LlamaTurk: Adapting Open-Source Generative Large Language Models for Low-Resource Language

Cagri Toraman
DOI: https://doi.org/10.48550/arXiv.2405.07745
2024-05-13
Abstract:Despite advancements in English-dominant generative large language models, further development is needed for low-resource languages to enhance global accessibility. The primary methods for representing these languages are monolingual and multilingual pretraining. Monolingual pretraining is expensive due to hardware requirements, and multilingual models often have uneven performance across languages. This study explores an alternative solution by adapting large language models, primarily trained on English, to low-resource languages. We assess various strategies, including continual training, instruction fine-tuning, task-specific fine-tuning, and vocabulary extension. The results show that continual training improves language comprehension, as reflected in perplexity scores, and task-specific tuning generally enhances performance of downstream tasks. However, extending the vocabulary shows no substantial benefits. Additionally, while larger models improve task performance with few-shot tuning, multilingual models perform worse than their monolingual counterparts when adapted.
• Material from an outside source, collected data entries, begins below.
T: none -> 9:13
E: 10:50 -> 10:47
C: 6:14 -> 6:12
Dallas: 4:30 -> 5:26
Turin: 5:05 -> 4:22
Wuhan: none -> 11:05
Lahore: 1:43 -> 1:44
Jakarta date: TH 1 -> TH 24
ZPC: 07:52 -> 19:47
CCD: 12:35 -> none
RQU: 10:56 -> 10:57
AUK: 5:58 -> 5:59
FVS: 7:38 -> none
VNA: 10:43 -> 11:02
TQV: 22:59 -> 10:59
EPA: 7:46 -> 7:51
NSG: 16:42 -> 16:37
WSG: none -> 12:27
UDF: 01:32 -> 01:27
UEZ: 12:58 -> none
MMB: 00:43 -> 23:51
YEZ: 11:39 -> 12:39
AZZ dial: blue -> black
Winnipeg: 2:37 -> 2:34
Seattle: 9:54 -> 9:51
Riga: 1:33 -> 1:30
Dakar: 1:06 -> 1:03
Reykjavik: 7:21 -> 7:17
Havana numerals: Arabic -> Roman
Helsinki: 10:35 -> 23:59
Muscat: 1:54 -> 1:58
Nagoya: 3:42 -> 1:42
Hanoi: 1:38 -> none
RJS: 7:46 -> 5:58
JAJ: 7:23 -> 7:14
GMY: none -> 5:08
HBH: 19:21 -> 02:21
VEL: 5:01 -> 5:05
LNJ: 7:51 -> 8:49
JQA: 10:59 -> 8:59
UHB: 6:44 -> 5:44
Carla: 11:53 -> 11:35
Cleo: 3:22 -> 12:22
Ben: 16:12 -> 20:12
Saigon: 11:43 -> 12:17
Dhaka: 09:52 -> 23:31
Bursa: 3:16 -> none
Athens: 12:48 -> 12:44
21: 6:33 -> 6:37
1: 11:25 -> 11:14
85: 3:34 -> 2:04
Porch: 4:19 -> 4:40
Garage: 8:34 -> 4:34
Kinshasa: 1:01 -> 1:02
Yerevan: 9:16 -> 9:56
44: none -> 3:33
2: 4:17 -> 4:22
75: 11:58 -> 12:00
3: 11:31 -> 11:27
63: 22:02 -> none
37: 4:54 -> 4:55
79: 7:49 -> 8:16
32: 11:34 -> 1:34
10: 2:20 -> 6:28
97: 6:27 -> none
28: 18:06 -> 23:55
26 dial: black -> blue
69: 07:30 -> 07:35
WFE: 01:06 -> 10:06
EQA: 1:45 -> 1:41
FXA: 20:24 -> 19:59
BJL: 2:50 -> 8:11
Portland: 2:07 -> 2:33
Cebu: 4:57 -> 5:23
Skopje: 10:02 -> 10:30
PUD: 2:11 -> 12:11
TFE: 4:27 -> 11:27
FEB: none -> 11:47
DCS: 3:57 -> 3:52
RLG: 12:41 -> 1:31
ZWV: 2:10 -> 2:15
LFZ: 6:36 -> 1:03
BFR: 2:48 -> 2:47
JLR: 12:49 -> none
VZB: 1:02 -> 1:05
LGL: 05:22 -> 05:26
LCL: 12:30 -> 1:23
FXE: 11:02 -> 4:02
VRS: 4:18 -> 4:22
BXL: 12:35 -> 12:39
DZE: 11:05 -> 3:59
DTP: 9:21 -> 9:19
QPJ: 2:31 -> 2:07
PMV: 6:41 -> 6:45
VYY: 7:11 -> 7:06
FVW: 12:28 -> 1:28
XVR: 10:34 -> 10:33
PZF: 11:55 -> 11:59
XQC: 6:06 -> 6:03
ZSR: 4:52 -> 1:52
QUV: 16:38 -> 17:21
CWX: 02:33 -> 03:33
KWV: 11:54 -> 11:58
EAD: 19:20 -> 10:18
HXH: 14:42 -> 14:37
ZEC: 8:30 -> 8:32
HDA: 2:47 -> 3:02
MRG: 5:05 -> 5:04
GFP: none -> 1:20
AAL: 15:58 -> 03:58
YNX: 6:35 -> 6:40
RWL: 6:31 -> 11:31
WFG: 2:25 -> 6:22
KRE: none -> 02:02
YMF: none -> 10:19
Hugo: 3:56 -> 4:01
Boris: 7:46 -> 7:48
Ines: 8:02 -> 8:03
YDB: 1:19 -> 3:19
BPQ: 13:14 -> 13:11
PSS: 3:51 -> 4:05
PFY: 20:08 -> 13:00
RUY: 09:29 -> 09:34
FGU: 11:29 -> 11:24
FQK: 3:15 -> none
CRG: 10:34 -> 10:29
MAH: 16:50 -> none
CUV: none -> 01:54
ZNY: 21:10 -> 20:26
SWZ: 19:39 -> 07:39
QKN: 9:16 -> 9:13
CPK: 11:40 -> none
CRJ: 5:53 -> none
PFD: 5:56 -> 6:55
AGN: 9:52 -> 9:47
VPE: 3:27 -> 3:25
Computation and Language,Artificial Intelligence
What problem does this paper attempt to address?
The problem that this paper attempts to solve is to improve the performance of large - scale generative language models (LLMs) in low - resource languages. Although significant progress has been made in English - dominated generative large - language models at present, further efforts are still needed for the development of low - resource languages to improve global accessibility. The paper explores an alternative solution, that is, adapting large - language models mainly trained with English to low - resource languages through strategies such as continuous training, instruction fine - tuning, task - specific fine - tuning and vocabulary expansion. Specifically, the paper evaluates the impact of these strategies on language understanding (as indicated by the perplexity score) and downstream task performance, and explores the performance of different model sizes and multilingual models in the adaptation process.